01/07/2026 dedefensa.org  4min #318748

 Le cas Ukraine vs. Pologne devient stratégique

De la haine entre « alliés » antirusses

Andrew Korybko

Fin juin, Iouri Syrotyouk, sergent-chef du bataillon de systèmes sans pilote de la 5e brigade d'assaut indépendante de Kiev, a proféré des menaces sans précédent à l'encontre de la Pologne lors d'un long entretien intitulé "Sur la Pologne et l'Ukraine, les explosions à Moscou et la fuite de l'ennemi hors de Crimée". Le passage en question se situe entre 36:00 et 36:50  ; il y accuse la Pologne de mener une guerre historique risquant de se transformer en conflit armé réel, auquel cas l'Ukraine enverrait des drones sur les villes polonaises pour y tuer la population. Il a ainsi conseillé à la Pologne de ne pas franchir cette ligne rouge.

Cette interview scandaleuse est intervenue quelques jours après la publication, sur  Facebook, d'un extrait d'une autre émission où Syrotyouk se présentait comme le petit-fils et le neveu de vétérans de l'UPA "ayant défendu leurs foyers contre tous les occupants en Volhynie" - une référence au  génocide des Polonais locaux perpétré dans cette région. Dans cette vidéo, il accusait la Pologne de rechercher une hégémonie régionale et de comploter avec la Russie pour démembrer l'Ukraine. Le sentiment exprimé dans ces deux vidéos est aujourd'hui assez répandu parmi les Ukrainiens.

Le jour même de la publication de la vidéo Facebook de Syrotyouk, Przemysław Piasta, président de la Fondation nationale Roman Dmowski, a averti que "l'Ukraine d'après-conflit représentera  une menace sérieuse pour la Pologne". Cette conclusion découlait de son article expliquant pourquoi "l'Ukraine  nous rapproche de la Russie" dans le contexte du différend lié à l'UPA. Pour rappel, la glorification par l'État ukrainien, sous l'égide de Zelenski, des responsables de l' OUN-UPA impliqués dans le génocide de Volhynie a conduit le président polonais à retirer à Zelenski l'Ordre de l'Aigle blanc, la plus haute distinction polonaise.

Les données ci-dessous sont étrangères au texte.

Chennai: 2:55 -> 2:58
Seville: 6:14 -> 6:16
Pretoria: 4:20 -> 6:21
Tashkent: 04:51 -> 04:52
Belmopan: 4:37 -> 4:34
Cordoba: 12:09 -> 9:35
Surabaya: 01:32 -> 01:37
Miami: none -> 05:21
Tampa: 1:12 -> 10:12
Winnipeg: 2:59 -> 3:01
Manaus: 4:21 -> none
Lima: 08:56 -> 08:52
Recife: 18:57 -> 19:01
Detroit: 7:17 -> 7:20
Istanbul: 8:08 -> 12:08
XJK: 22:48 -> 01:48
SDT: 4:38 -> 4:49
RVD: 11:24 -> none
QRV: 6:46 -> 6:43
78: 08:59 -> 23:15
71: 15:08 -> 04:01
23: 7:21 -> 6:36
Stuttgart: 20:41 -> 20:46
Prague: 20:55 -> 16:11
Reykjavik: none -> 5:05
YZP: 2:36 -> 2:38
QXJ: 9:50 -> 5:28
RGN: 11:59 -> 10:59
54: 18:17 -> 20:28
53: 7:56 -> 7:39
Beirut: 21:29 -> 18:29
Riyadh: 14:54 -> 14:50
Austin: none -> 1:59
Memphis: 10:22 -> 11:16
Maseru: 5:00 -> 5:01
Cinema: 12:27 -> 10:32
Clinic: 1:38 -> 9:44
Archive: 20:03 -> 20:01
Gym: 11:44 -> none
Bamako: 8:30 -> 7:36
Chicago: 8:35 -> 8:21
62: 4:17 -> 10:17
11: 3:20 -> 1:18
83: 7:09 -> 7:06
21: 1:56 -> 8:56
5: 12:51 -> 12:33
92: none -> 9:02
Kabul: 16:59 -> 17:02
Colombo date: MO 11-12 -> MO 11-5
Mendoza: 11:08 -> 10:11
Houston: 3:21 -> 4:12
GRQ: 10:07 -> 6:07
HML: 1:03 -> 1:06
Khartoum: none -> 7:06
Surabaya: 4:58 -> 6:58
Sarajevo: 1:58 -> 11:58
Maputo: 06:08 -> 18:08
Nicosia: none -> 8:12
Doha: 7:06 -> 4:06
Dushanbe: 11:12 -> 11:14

Par la suite, les autorités ukrainiennes,  de Zelenski jusqu'aux échelons inférieurs, ont orchestré une campagne de guerre de l'information toxique contre la Pologne et les Polonais sur les réseaux sociaux, en s'appuyant sur les tristement célèbres "fermes à trolls" du pays. Cette campagne a brisé les liens entre les populations, avec pour conséquence une radicalisation accrue des Ukrainiens à l'égard des Polonais. Un député du parti d'opposition conservateur "Droit et Justice" (PiS), farouchement antirusse, en a conclu que les Ukrainiens haïssent davantage les Polonais que les Russes.

Comme le souligne  Kazimierz Smoliński : "Les commentaires sur la Pologne publiés par  Zelenski sont effrayants. La haine que certains Ukrainiens vouent à la Pologne est sidérante. On dirait qu'ils nous haïssent plus encore que les Russes. Comme ils ont vite oublié qu'ils doivent leur existence, entre autres, au fait que nous les avons aidés et continuons de le faire." La perception d'une menace - artificiellement entretenue par les nationalistes ukrainiens - que représenterait la Pologne pourrait se traduire par une insurrection terroriste et séparatiste dans le sud-est du pays une fois le conflit actuel terminé.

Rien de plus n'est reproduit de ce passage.